→ About this task:
Your reply should reproduce each line below exactly and carry none of the pictures.

→ Dataset excerpts:
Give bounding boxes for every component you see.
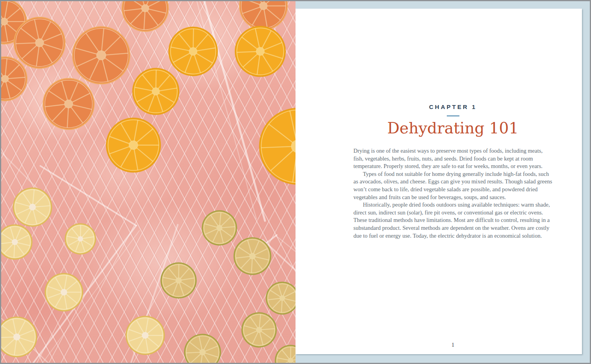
- paragraph: Historically, people dried foods outdoor…: [353, 201, 552, 240]
- chapter-title: Dehydrating 101: [338, 119, 568, 138]
- page-frame: CHAPTER 1 Dehydrating 101 Drying is one …: [296, 1, 590, 363]
- page-content: CHAPTER 1 Dehydrating 101 Drying is one …: [353, 9, 552, 354]
- chapter-kicker: CHAPTER 1: [353, 103, 552, 110]
- paragraph: Drying is one of the easiest ways to pre…: [353, 147, 552, 170]
- citrus-photo: [1, 1, 296, 363]
- page-number: 1: [353, 342, 552, 348]
- book-page: CHAPTER 1 Dehydrating 101 Drying is one …: [296, 9, 582, 354]
- paragraph: Types of food not suitable for home dryi…: [353, 170, 552, 201]
- book-preview-spread: CHAPTER 1 Dehydrating 101 Drying is one …: [0, 0, 591, 364]
- kicker-rule: [447, 115, 459, 116]
- body-text: Drying is one of the easiest ways to pre…: [353, 147, 552, 240]
- citrus-photo-illustration: [1, 1, 296, 363]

→ Exercise solution:
Give bounding boxes for every component you see.
- paragraph: Historically, people dried foods outdoor…: [353, 201, 552, 240]
- chapter-title: Dehydrating 101: [338, 119, 568, 138]
- page-frame: CHAPTER 1 Dehydrating 101 Drying is one …: [296, 1, 590, 363]
- page-content: CHAPTER 1 Dehydrating 101 Drying is one …: [353, 9, 552, 354]
- chapter-kicker: CHAPTER 1: [353, 103, 552, 110]
- paragraph: Drying is one of the easiest ways to pre…: [353, 147, 552, 170]
- citrus-photo: [1, 1, 296, 363]
- page-number: 1: [353, 342, 552, 348]
- book-page: CHAPTER 1 Dehydrating 101 Drying is one …: [296, 9, 582, 354]
- paragraph: Types of food not suitable for home dryi…: [353, 170, 552, 201]
- book-preview-spread: CHAPTER 1 Dehydrating 101 Drying is one …: [0, 0, 591, 364]
- kicker-rule: [447, 115, 459, 116]
- body-text: Drying is one of the easiest ways to pre…: [353, 147, 552, 240]
- citrus-photo-illustration: [1, 1, 296, 363]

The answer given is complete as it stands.